As mineradoras juniores, em geral, são criadas por técnicos de mineração e vendidas para grandes grupos antes mesmo de extrair minério. Foi o que aconteceu com a australiana Latin Resources, empresa que vendeu seu projeto de lítio no Vale do Jequitinhonha em agosto para Pilbara.
Mas o caminho para viabilizar a entrada delas na B3 ainda é longo. Um passo importante, segundo a CEO da Sigma, Ana Cabral, seria conceber fundos de pensão estrangeiros para investir no mercado brasileiro –hoje há várias restrições para esses fundos investirem em países emergentes.
“Tem fundo de pensão que está sentado em um trilhão de dólares e eles têm o mandato de contratar gestores para alocar esse dinheiro, portanto um dos mandatos pode ser incluir minerais da transição energética na carteira de investimentos”, diz. “Com esse elemento, a gente teria uma oportunidade incrível de galvanizar isso na B3.”
A tarefa não é fácil, já que até os fundos nacionais estão reticentes. No final do ano passado, por exemplo, a Brazilian Rare Earths (BRE), uma mineradora júnior que quer extrair minerais de terras raras na Bahia, conversou com grandes fundos brasileiros enquanto se preparava para abrir capital na Austrália, mas nenhum se interessou pela compra das ações. Esses minerais são importantes para a fabricação de baterias magnéticas e turbinas eólicas.
Ao final, a empresa fez duas ofertas públicas que somaram 130 milhões de dólares australianos (R$ 481 milhões) sem nenhuma participação de fundos brasileiros.

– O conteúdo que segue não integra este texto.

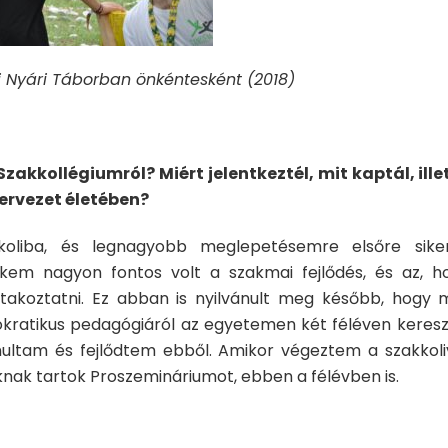
Nyári Táborban önkéntesként (2018)
 Szakkollégiumról? Miért jelentkeztél, mit kaptál, ille
zervezet életében?
oliba, és legnagyobb meglepetésemre elsőre siker
kem nagyon fontos volt a szakmai fejlődés, és az, h
akoztatni. Ez abban is nyilvánult meg később, hogy 
ratikus pedagógiáról az egyetemen két féléven kereszt
nultam és fejlődtem ebből. Amikor végeztem a szakkoliv
knak tartok Proszemináriumot, ebben a félévben is.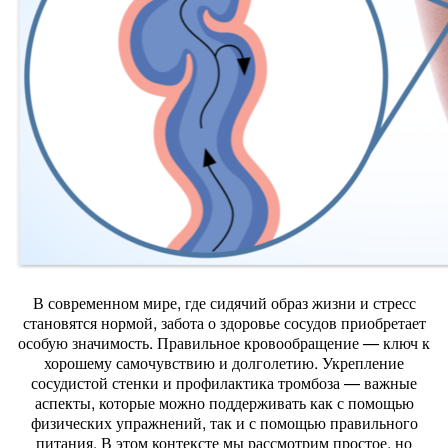
В современном мире, где сидячий образ жизни и стресс
становятся нормой, забота о здоровье сосудов приобретает
особую значимость. Правильное кровообращение — ключ к
хорошему самочувствию и долголетию. Укрепление
сосудистой стенки и профилактика тромбоза — важные
аспекты, которые можно поддерживать как с помощью
физических упражнений, так и с помощью правильного
питания. В этом контексте мы рассмотрим простое, но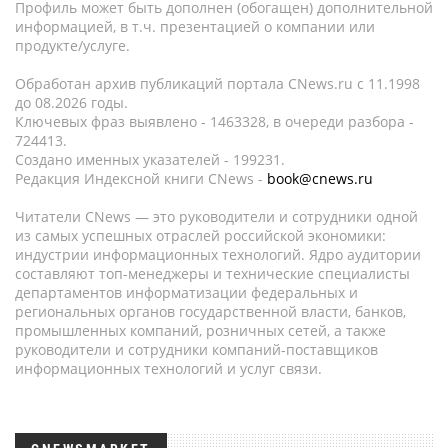
Профиль может быть дополнен (обогащен) дополнительной
информацией, в т.ч. презентацией о компании или
продукте/услуге.
Обработан архив публикаций портала CNews.ru c 11.1998
до 08.2026 годы.
Ключевых фраз выявлено - 1463328, в очереди разбора -
724413.
Создано именных указателей - 199231.
Редакция Индексной книги CNews -
book@cnews.ru
Читатели CNews — это руководители и сотрудники одной
из самых успешных отраслей российской экономики:
индустрии информационных технологий. Ядро аудитории
составляют топ-менеджеры и технические специалисты
департаментов информатизации федеральных и
региональных органов государственной власти, банков,
промышленных компаний, розничных сетей, а также
руководители и сотрудники компаний-поставщиков
информационных технологий и услуг связи.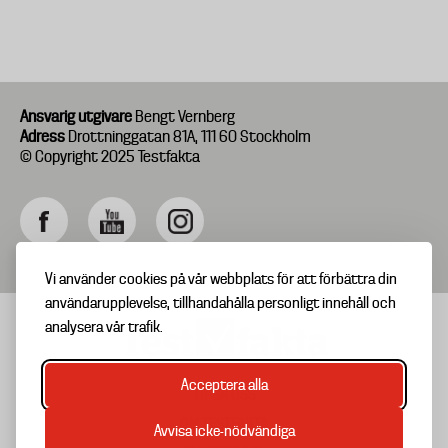
Ansvarig utgivare
Bengt Vernberg
Adress
Drottninggatan 81A, 111 60 Stockholm
© Copyright 2025 Testfakta
Vi använder cookies på vår webbplats för att förbättra din
användarupplevelse, tillhandahålla personligt innehåll och
analysera vår trafik.
Acceptera alla
TIPSA OSS
Footer
OM TESTFAKTA
Avvisa icke-nödvändiga
menu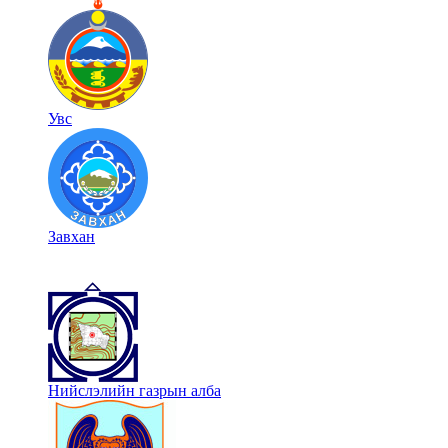
Увс
Завхан
Нийслэлийн газрын алба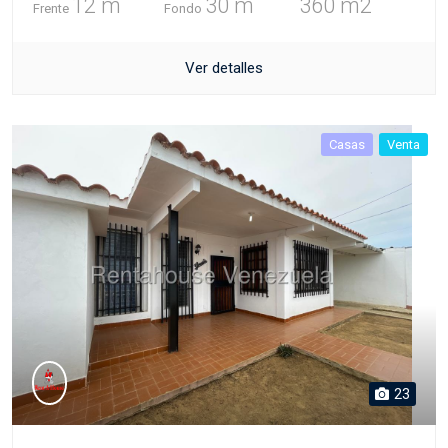
12 m
30 m
360 m2
Frente
Fondo
Ver detalles
Casas
Venta
23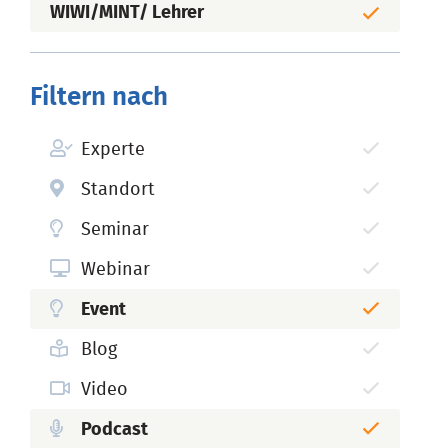
WIWI/MINT/ Lehrer
Filtern nach
Experte
Standort
Seminar
Webinar
Event
Blog
Video
Podcast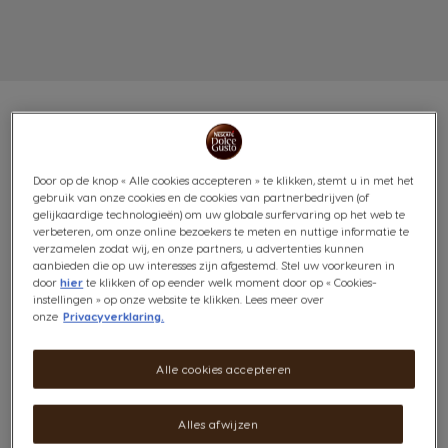
VOORDEELVERPAKKING
Door op de knop « Alle cookies accepteren » te klikken, stemt u in met het
gebruik van onze cookies en de cookies van partnerbedrijven (of
gelijkaardige technologieën) om uw globale surfervaring op het web te
PERU 3X12 CAPSULES
verbeteren, om onze online bezoekers te meten en nuttige informatie te
verzamelen zodat wij, en onze partners, u advertenties kunnen
100% BIO
aanbieden die op uw interesses zijn afgestemd. Stel uw voorkeuren in
door
hier
te klikken of op eender welk moment door op « Cookies-
Prijs per kg: €64,17 / kg, incl btw
instellingen » op onze website te klikken. Lees meer over
8
onze
Privacyverklaring.
(9)
INTENSITEIT
Alle cookies accepteren
Inhoud:
x36
Pictogram capsule
Alles afwijzen
Je zal gek zijn op deze biologisch geteelde Arabica-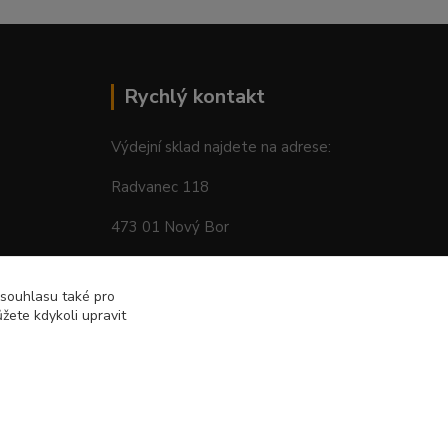
Rychlý kontakt
Výdejní sklad najdete na adrese:
Radvanec 118
473 01 Nový Bor
tel: +420 605 283 713
 souhlasu také pro
žete kdykoli upravit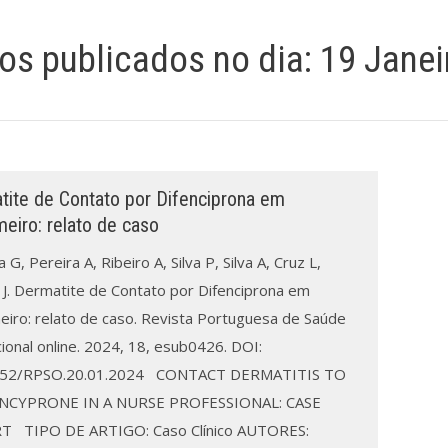
gos publicados no dia:
19 Janei
tite de Contato por Difenciprona em
eiro: relato de caso
 G, Pereira A, Ribeiro A, Silva P, Silva A, Cruz L,
 J. Dermatite de Contato por Difenciprona em
eiro: relato de caso. Revista Portuguesa de Saúde
ional online. 2024, 18, esub0426. DOI:
252/RPSO.20.01.2024 CONTACT DERMATITIS TO
NCYPRONE IN A NURSE PROFESSIONAL: CASE
 TIPO DE ARTIGO: Caso Clínico AUTORES: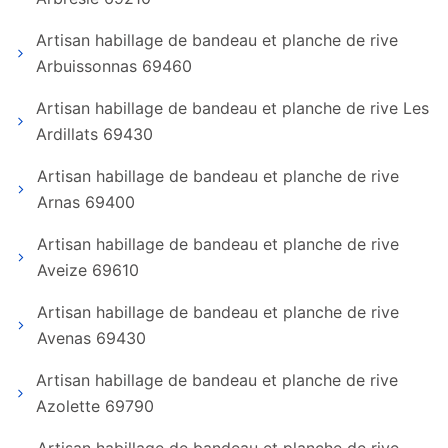
Artisan habillage de bandeau et planche de rive
Arbuissonnas 69460
Artisan habillage de bandeau et planche de rive Les
Ardillats 69430
Artisan habillage de bandeau et planche de rive
Arnas 69400
Artisan habillage de bandeau et planche de rive
Aveize 69610
Artisan habillage de bandeau et planche de rive
Avenas 69430
Artisan habillage de bandeau et planche de rive
Azolette 69790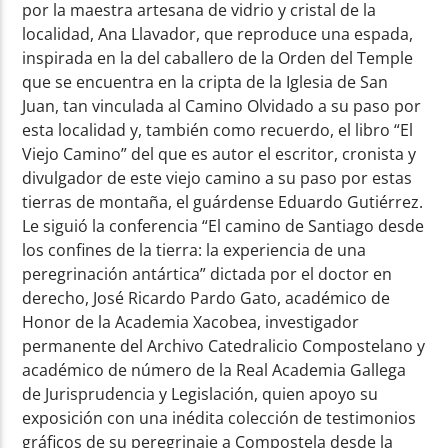
por la maestra artesana de vidrio y cristal de la
localidad, Ana Llavador, que reproduce una espada,
inspirada en la del caballero de la Orden del Temple
que se encuentra en la cripta de la Iglesia de San
Juan, tan vinculada al Camino Olvidado a su paso por
esta localidad y, también como recuerdo, el libro “El
Viejo Camino” del que es autor el escritor, cronista y
divulgador de este viejo camino a su paso por estas
tierras de montaña, el guárdense Eduardo Gutiérrez.
Le siguió la conferencia “El camino de Santiago desde
los confines de la tierra: la experiencia de una
peregrinación antártica” dictada por el doctor en
derecho, José Ricardo Pardo Gato, académico de
Honor de la Academia Xacobea, investigador
permanente del Archivo Catedralicio Compostelano y
académico de número de la Real Academia Gallega
de Jurisprudencia y Legislación, quien apoyo su
exposición con una inédita colección de testimonios
gráficos de su peregrinaje a Compostela desde la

Por outro lado, uma das compradoras foi Gina Rinehart, uma pessoa mais rica da Austrália.
“Apesar das diversas reuniões, sinto que a narrativa não se encaixou muito bem para que fundos brasileiros entrem, seja pelo desconhecimento ou pela falta de prática de investir numa empresa com ações em bolsa estrangeira. Poucos fundos possuem esta capacidade construída internamente com vezes dedicadas e com capacidade crítica o suficiente para a tomada de risco”, afirma Renato Gonzaga, diretor financeiro da BRE.
Segundo Leonardo Laport, chefe de ações globais da Jefferies na América Latina, a falta de disposição passa pelas regras do mercado financeiro brasileiro, que obrigam alguns fundos a divulgar suas cotas todos os dias.
“Vamos supor que saia um release da mineradora dizendo que os resultados da pesquisa mineral não saíram como a empresa esperava; com isso, a cota do fundo vai tomar uma porrada. Como você justifica essa queda para o cotista, enquanto o Ibovespa, por exemplo, está crescendo? Ou seja, a própria regulação brasileira da divulgação de cota diária não permite ao fundo assumir riscos maiores”, diz. “Isso não existe em outros países do mercado.”
Pesa também a falta de especificidades para o setor nos relatórios de investimentos que as companhias abertas precisam ser divulgadas. Isso porque, como em vários casos as mineradoras juniores ainda são pré-operacionais, seus únicos ativos são os projetos de extração. Assim, os investidores precisam ter certeza da veracidade das reservas, recursos e teor dos minerais relatados. Uma solução seria copiar as normas da Austrália e Canadá, já respeitadas no mundo.
Esse passo poderia ser feito pela CVM (Comissão de Valores Mobiliários). O órgão abriu uma consulta pública em setembro sobre a possibilidade de agilizar a entrada de empresas com faturamento bruto abaixo de R$ 500 milhões no órgão.
“Esses documentos precisam falar uma língua que traduza os termos para o risco de investimento, porque o investidor precisa entendê-los”, afirma Leonardo Resende, superintendente da B3 responsável pelo tema. “Hoje, quando os bancos se apresentam como empresas aos investidores, eles não demonstram interesse e precisam estar prontos para uma eventual saída dos investimentos do BNDES.